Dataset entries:
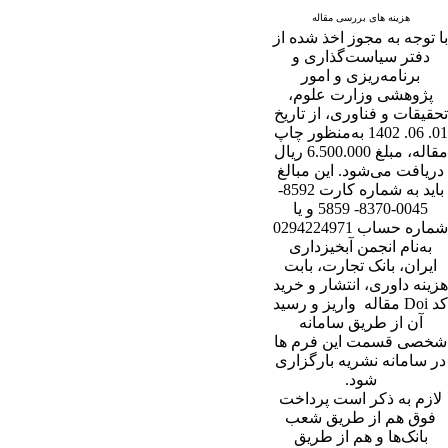
هزینه های بررسی مقاله
با توجه به مجوز اخذ شده از
دفتر سیاست‌گذاری و
برنامه‌ریزی و امور
پژوهشی وزارت علوم،
تحقیقات و فناوری، از تاریخ
01. 06. 1402 به‌منظور چاپ
مقاله، مبلغ 6.500.000 ریال
دریافت می‌شود. این مبالغ
باید به شماره کارت 8592-
0045-8370- 5859 و یا
شماره حساب 0294224971
به‌نام انجمن آبخیزداری
ایران، بانک تجارت، بابت
هزینه داوری، انتشار و خرید
کد Doi مقاله واریز و رسید
آن از طریق سامانه
شخصی قسمت این فرم ها
در سامانه نشریه بارگزاری
شود.
لازم به ذکر است پرداخت
فوق هم از طریق شعب
بانک‌‌ها و هم از طریق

TASK PROMPT: Word for word, restate the lines running from the one containing "شخصی قسمت این فرم ها" through the final line of the records above, and nothing besides.

RESULT OF THE TASK:
شخصی قسمت این فرم ها
در سامانه نشریه بارگزاری
شود.
لازم به ذکر است پرداخت
فوق هم از طریق شعب
بانک‌‌ها و هم از طریق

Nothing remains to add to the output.